The past 30 years have witnessed the biggest changes in European frontiers since the Treaty of Versailles at the end of The First World War.
Compare this map of Europe before the collapse of the Communist regimes in the 1990s
with this one of Europe today, where there has been massive fragmentation in central and eastern Europe.
The ethnic map of central and eastern Europe was greatly simplified in the aftermath of the Second World War, when many ancient German communities in these regions were forcibly uprooted and expelled. There had been similar mass transfers, often violent, in the new Turkish state after 1918.

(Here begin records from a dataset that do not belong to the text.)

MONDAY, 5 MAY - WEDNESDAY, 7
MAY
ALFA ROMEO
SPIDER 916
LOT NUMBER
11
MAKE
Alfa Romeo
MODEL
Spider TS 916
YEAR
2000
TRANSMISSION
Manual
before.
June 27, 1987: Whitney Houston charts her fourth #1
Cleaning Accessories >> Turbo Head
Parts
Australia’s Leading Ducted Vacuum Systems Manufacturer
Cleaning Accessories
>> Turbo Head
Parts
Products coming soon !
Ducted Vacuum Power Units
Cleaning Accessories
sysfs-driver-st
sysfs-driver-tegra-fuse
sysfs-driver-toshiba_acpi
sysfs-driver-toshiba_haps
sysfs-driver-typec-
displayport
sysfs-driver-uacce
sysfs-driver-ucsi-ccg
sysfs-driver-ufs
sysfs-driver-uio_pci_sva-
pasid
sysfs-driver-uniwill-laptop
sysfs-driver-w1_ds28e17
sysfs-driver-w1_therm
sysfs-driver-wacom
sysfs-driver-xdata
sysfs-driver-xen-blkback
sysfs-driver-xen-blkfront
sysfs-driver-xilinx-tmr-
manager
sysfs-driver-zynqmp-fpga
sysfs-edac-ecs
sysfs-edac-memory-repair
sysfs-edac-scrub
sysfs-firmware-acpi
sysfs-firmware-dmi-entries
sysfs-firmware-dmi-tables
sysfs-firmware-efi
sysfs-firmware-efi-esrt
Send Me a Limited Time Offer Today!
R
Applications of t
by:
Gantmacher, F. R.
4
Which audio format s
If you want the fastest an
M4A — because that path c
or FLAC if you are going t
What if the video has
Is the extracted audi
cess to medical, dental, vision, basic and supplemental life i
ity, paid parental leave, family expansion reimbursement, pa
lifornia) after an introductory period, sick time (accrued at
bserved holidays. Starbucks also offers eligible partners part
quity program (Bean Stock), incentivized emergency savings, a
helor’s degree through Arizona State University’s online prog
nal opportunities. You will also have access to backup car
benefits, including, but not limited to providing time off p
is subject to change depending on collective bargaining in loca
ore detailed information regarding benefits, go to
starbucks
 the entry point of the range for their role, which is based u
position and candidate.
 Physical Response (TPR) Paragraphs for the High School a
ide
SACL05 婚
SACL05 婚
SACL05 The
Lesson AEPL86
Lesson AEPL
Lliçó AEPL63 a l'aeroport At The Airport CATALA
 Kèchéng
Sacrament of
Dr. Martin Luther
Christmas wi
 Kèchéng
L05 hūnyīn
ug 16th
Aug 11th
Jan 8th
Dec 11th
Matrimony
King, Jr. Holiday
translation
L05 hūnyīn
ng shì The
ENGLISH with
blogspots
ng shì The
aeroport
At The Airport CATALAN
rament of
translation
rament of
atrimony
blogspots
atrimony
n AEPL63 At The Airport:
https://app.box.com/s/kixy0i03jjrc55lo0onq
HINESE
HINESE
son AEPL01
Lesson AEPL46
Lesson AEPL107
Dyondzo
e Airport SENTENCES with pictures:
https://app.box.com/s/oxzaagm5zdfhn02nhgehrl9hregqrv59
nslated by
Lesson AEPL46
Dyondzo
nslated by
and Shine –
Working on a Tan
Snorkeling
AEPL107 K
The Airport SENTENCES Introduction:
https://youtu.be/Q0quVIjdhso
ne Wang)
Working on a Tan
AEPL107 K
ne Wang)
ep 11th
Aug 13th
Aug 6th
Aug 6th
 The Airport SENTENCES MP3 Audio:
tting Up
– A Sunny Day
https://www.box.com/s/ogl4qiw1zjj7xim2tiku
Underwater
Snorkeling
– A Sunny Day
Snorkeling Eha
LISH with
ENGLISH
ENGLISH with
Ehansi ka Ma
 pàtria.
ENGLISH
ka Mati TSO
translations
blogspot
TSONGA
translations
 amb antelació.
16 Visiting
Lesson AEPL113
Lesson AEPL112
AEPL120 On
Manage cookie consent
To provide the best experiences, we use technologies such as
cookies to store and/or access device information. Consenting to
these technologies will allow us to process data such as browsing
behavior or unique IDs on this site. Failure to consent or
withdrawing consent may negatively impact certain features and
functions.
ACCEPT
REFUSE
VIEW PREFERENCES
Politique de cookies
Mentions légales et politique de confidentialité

Czechoslovakia was a new and artificial state created by the Treaty of Versailles. It was destroyed by Hitler, created anew under the Communists, and fell apart, fortunately bloodlessly, after the Communist regime fell.

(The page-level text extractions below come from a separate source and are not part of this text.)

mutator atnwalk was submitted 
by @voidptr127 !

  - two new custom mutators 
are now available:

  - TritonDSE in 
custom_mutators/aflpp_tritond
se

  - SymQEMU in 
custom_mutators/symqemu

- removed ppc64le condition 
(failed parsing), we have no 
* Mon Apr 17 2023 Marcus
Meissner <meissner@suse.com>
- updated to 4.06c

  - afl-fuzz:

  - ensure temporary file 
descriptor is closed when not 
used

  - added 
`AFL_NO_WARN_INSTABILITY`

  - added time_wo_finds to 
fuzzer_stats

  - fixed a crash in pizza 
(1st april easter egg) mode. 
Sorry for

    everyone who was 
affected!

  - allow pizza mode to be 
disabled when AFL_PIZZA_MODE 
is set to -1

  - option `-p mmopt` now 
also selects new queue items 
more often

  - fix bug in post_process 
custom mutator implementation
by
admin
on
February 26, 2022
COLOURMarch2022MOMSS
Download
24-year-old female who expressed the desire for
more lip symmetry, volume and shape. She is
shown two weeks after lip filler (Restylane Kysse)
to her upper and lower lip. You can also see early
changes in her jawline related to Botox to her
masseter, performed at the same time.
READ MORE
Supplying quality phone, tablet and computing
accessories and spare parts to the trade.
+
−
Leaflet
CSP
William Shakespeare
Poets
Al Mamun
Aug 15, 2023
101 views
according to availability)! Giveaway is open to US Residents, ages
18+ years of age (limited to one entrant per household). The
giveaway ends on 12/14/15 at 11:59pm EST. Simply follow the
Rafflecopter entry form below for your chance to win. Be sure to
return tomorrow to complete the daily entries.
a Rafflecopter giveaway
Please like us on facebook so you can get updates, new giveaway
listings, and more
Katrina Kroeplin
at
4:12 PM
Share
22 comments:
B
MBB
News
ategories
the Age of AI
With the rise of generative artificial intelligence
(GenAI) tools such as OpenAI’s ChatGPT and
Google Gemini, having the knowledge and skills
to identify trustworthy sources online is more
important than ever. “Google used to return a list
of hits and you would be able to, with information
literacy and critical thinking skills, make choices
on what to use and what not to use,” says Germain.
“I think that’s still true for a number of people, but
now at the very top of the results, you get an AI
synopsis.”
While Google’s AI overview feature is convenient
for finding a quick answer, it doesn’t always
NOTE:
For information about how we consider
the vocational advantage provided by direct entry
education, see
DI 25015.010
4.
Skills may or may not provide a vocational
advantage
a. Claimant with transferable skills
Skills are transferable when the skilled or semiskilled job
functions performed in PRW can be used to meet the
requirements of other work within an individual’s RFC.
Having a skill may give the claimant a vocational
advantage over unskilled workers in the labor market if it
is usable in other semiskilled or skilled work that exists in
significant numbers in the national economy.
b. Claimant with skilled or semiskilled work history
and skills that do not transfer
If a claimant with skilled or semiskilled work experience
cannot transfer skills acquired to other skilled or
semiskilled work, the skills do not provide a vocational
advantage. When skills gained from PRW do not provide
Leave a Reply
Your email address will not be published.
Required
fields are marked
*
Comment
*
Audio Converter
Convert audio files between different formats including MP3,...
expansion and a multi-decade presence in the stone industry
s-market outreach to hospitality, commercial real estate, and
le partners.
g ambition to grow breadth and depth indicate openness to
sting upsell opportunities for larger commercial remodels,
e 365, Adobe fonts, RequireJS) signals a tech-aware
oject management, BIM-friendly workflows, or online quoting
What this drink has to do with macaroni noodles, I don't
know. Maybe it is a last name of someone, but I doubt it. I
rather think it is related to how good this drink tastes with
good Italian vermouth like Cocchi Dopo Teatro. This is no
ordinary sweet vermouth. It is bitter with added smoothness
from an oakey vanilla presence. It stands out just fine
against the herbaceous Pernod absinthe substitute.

Yugoslavia was another artificial Versailles creation. It always had ethnic tensions simmering beneath the surface, which broke out into extreme violence during the Second World War. Then for a generation it was held together by Marshal Tito, an independent-minded Communist who refused to follow Moscow's orders. But once his iron hand was removed, horrific scenes of massacres, bombardments and ethnic cleansing followed: the worst violence seen in Europe since 1945.
By contrast, the frontiers of Iraq, Syria and Lebanon, established from the ruin of the Turkish (Ottoman) Empire are still unaltered. They are only lines drawn on a map, bearing no relation to ethnic and religious boundaries, and the states created by them have been the scene of appalling violence over the past twenty years, but with as yet no moves to establish more realistic divisions.